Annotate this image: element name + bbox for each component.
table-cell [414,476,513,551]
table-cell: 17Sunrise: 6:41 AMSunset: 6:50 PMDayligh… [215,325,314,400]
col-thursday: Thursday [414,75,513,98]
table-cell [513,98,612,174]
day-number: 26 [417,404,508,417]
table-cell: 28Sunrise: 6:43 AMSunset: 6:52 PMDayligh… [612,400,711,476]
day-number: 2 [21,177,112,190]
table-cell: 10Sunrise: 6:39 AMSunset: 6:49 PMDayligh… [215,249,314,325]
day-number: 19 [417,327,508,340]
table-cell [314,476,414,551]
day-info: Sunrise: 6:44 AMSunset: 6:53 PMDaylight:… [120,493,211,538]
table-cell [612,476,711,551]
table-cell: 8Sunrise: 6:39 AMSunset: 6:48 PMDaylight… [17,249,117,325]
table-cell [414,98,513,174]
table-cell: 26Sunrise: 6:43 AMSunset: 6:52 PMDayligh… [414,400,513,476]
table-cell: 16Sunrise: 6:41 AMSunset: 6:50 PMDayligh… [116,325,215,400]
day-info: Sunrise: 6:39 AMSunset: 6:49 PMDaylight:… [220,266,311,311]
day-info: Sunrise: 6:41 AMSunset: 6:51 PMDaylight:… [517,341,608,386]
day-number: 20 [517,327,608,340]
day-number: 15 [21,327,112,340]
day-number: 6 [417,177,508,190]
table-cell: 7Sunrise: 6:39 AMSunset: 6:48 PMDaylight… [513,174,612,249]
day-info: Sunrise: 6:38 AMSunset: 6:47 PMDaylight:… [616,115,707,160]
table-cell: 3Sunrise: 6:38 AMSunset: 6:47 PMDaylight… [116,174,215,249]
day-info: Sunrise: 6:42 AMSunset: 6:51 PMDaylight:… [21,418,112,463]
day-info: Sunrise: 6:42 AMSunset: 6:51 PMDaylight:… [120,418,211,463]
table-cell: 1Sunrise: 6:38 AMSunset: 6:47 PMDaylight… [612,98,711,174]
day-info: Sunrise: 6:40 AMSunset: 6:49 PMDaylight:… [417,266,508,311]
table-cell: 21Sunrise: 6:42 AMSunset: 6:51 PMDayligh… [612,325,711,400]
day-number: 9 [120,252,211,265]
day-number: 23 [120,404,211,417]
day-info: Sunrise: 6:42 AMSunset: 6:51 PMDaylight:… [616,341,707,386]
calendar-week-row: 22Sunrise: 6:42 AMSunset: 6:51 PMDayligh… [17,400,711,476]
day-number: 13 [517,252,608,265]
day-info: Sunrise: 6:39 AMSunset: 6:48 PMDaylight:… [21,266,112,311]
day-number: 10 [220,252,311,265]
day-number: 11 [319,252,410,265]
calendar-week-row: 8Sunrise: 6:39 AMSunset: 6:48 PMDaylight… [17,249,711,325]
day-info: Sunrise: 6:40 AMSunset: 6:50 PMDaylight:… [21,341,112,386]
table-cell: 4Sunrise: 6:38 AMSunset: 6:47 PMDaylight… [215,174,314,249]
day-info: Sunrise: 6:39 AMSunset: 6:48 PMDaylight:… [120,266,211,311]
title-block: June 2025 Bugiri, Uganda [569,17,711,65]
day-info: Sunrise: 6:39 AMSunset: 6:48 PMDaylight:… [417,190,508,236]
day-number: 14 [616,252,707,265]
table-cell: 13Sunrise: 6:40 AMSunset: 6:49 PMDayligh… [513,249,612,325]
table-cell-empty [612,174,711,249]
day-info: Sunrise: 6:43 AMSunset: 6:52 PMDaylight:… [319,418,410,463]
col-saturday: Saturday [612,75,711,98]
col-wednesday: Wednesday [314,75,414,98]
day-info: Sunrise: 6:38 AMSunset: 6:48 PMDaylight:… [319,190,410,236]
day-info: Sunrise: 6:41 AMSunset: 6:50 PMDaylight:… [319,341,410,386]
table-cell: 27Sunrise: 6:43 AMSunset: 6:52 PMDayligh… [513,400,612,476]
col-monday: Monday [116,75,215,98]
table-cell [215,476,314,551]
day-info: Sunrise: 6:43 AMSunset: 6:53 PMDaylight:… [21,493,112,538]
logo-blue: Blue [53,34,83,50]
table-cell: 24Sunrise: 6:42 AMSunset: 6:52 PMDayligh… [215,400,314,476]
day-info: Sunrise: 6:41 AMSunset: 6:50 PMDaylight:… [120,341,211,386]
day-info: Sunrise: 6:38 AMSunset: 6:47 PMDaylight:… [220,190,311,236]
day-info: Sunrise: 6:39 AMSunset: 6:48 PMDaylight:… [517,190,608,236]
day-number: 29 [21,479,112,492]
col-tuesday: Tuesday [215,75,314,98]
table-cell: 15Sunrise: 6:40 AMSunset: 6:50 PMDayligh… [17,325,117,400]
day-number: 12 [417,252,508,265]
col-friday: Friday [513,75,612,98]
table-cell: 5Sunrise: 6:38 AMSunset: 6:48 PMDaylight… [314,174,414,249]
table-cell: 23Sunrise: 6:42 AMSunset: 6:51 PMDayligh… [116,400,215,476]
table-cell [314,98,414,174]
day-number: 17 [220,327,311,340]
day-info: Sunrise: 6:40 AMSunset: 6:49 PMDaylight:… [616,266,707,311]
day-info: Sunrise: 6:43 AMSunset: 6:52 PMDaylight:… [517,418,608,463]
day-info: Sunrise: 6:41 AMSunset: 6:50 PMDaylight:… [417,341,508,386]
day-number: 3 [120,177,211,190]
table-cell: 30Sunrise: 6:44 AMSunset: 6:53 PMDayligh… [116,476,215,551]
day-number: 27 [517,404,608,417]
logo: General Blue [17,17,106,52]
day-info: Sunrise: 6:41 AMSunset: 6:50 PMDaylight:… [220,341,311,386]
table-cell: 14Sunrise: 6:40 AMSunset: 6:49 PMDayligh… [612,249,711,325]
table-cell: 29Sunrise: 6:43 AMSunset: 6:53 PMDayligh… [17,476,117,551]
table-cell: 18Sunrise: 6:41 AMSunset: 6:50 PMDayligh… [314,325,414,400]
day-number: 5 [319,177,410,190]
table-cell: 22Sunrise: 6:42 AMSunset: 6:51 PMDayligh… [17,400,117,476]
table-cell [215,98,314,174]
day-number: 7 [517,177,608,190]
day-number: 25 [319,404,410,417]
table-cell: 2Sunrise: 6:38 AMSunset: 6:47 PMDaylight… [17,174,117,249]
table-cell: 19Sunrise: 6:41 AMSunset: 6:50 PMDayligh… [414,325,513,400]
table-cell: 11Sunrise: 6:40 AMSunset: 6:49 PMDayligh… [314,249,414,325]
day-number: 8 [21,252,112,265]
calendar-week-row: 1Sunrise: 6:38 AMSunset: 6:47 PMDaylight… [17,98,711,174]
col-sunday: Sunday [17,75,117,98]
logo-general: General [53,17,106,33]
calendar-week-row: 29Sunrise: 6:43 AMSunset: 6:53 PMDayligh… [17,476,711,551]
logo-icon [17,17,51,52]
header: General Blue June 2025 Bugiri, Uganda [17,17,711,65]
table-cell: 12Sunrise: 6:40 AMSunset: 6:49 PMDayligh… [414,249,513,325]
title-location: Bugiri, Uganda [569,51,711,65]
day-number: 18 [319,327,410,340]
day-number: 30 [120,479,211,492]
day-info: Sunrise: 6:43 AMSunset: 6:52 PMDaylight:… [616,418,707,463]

To do
Give the data back in full, matching it character for character.

Answer to the problem
Annotate this image: element name + bbox for each component.
table-cell [414,476,513,551]
table-cell: 17Sunrise: 6:41 AMSunset: 6:50 PMDayligh… [215,325,314,400]
col-thursday: Thursday [414,75,513,98]
table-cell [513,98,612,174]
day-number: 26 [417,404,508,417]
table-cell: 28Sunrise: 6:43 AMSunset: 6:52 PMDayligh… [612,400,711,476]
day-number: 2 [21,177,112,190]
table-cell: 10Sunrise: 6:39 AMSunset: 6:49 PMDayligh… [215,249,314,325]
day-number: 19 [417,327,508,340]
table-cell [314,476,414,551]
day-info: Sunrise: 6:44 AMSunset: 6:53 PMDaylight:… [120,493,211,538]
table-cell [612,476,711,551]
table-cell: 8Sunrise: 6:39 AMSunset: 6:48 PMDaylight… [17,249,117,325]
table-cell [414,98,513,174]
table-cell: 26Sunrise: 6:43 AMSunset: 6:52 PMDayligh… [414,400,513,476]
table-cell: 16Sunrise: 6:41 AMSunset: 6:50 PMDayligh… [116,325,215,400]
day-info: Sunrise: 6:39 AMSunset: 6:49 PMDaylight:… [220,266,311,311]
day-info: Sunrise: 6:41 AMSunset: 6:51 PMDaylight:… [517,341,608,386]
day-number: 20 [517,327,608,340]
day-number: 15 [21,327,112,340]
day-number: 6 [417,177,508,190]
table-cell: 7Sunrise: 6:39 AMSunset: 6:48 PMDaylight… [513,174,612,249]
day-info: Sunrise: 6:38 AMSunset: 6:47 PMDaylight:… [616,115,707,160]
table-cell: 3Sunrise: 6:38 AMSunset: 6:47 PMDaylight… [116,174,215,249]
day-info: Sunrise: 6:42 AMSunset: 6:51 PMDaylight:… [21,418,112,463]
day-info: Sunrise: 6:42 AMSunset: 6:51 PMDaylight:… [120,418,211,463]
table-cell: 1Sunrise: 6:38 AMSunset: 6:47 PMDaylight… [612,98,711,174]
day-info: Sunrise: 6:40 AMSunset: 6:49 PMDaylight:… [417,266,508,311]
table-cell: 21Sunrise: 6:42 AMSunset: 6:51 PMDayligh… [612,325,711,400]
day-number: 9 [120,252,211,265]
day-number: 23 [120,404,211,417]
day-info: Sunrise: 6:42 AMSunset: 6:51 PMDaylight:… [616,341,707,386]
calendar-week-row: 22Sunrise: 6:42 AMSunset: 6:51 PMDayligh… [17,400,711,476]
day-number: 13 [517,252,608,265]
day-info: Sunrise: 6:39 AMSunset: 6:48 PMDaylight:… [21,266,112,311]
day-number: 10 [220,252,311,265]
day-number: 11 [319,252,410,265]
calendar-week-row: 8Sunrise: 6:39 AMSunset: 6:48 PMDaylight… [17,249,711,325]
day-info: Sunrise: 6:40 AMSunset: 6:50 PMDaylight:… [21,341,112,386]
table-cell: 4Sunrise: 6:38 AMSunset: 6:47 PMDaylight… [215,174,314,249]
day-info: Sunrise: 6:39 AMSunset: 6:48 PMDaylight:… [120,266,211,311]
title-block: June 2025 Bugiri, Uganda [569,17,711,65]
day-info: Sunrise: 6:39 AMSunset: 6:48 PMDaylight:… [417,190,508,236]
day-number: 14 [616,252,707,265]
table-cell: 13Sunrise: 6:40 AMSunset: 6:49 PMDayligh… [513,249,612,325]
table-cell-empty [612,174,711,249]
day-info: Sunrise: 6:43 AMSunset: 6:52 PMDaylight:… [319,418,410,463]
col-saturday: Saturday [612,75,711,98]
col-wednesday: Wednesday [314,75,414,98]
day-info: Sunrise: 6:38 AMSunset: 6:48 PMDaylight:… [319,190,410,236]
day-info: Sunrise: 6:41 AMSunset: 6:50 PMDaylight:… [319,341,410,386]
table-cell: 27Sunrise: 6:43 AMSunset: 6:52 PMDayligh… [513,400,612,476]
col-monday: Monday [116,75,215,98]
table-cell [215,476,314,551]
day-info: Sunrise: 6:43 AMSunset: 6:53 PMDaylight:… [21,493,112,538]
logo-blue: Blue [53,34,83,50]
table-cell: 24Sunrise: 6:42 AMSunset: 6:52 PMDayligh… [215,400,314,476]
day-info: Sunrise: 6:41 AMSunset: 6:50 PMDaylight:… [120,341,211,386]
day-info: Sunrise: 6:38 AMSunset: 6:47 PMDaylight:… [220,190,311,236]
day-info: Sunrise: 6:39 AMSunset: 6:48 PMDaylight:… [517,190,608,236]
day-number: 29 [21,479,112,492]
col-tuesday: Tuesday [215,75,314,98]
table-cell: 15Sunrise: 6:40 AMSunset: 6:50 PMDayligh… [17,325,117,400]
day-number: 12 [417,252,508,265]
col-friday: Friday [513,75,612,98]
table-cell: 5Sunrise: 6:38 AMSunset: 6:48 PMDaylight… [314,174,414,249]
table-cell: 23Sunrise: 6:42 AMSunset: 6:51 PMDayligh… [116,400,215,476]
table-cell [314,98,414,174]
day-number: 17 [220,327,311,340]
day-info: Sunrise: 6:40 AMSunset: 6:49 PMDaylight:… [616,266,707,311]
day-info: Sunrise: 6:43 AMSunset: 6:52 PMDaylight:… [517,418,608,463]
day-info: Sunrise: 6:41 AMSunset: 6:50 PMDaylight:… [417,341,508,386]
day-number: 3 [120,177,211,190]
table-cell: 30Sunrise: 6:44 AMSunset: 6:53 PMDayligh… [116,476,215,551]
day-number: 27 [517,404,608,417]
logo: General Blue [17,17,106,52]
day-info: Sunrise: 6:41 AMSunset: 6:50 PMDaylight:… [220,341,311,386]
table-cell: 14Sunrise: 6:40 AMSunset: 6:49 PMDayligh… [612,249,711,325]
table-cell: 29Sunrise: 6:43 AMSunset: 6:53 PMDayligh… [17,476,117,551]
table-cell: 18Sunrise: 6:41 AMSunset: 6:50 PMDayligh… [314,325,414,400]
day-number: 5 [319,177,410,190]
table-cell: 22Sunrise: 6:42 AMSunset: 6:51 PMDayligh… [17,400,117,476]
table-cell [215,98,314,174]
day-number: 7 [517,177,608,190]
day-number: 25 [319,404,410,417]
table-cell: 2Sunrise: 6:38 AMSunset: 6:47 PMDaylight… [17,174,117,249]
table-cell: 19Sunrise: 6:41 AMSunset: 6:50 PMDayligh… [414,325,513,400]
table-cell: 11Sunrise: 6:40 AMSunset: 6:49 PMDayligh… [314,249,414,325]
day-number: 8 [21,252,112,265]
calendar-week-row: 1Sunrise: 6:38 AMSunset: 6:47 PMDaylight… [17,98,711,174]
col-sunday: Sunday [17,75,117,98]
logo-general: General [53,17,106,33]
calendar-week-row: 29Sunrise: 6:43 AMSunset: 6:53 PMDayligh… [17,476,711,551]
logo-icon [17,17,51,52]
header: General Blue June 2025 Bugiri, Uganda [17,17,711,65]
table-cell: 12Sunrise: 6:40 AMSunset: 6:49 PMDayligh… [414,249,513,325]
title-location: Bugiri, Uganda [569,51,711,65]
day-number: 18 [319,327,410,340]
day-number: 30 [120,479,211,492]
day-info: Sunrise: 6:43 AMSunset: 6:52 PMDaylight:… [616,418,707,463]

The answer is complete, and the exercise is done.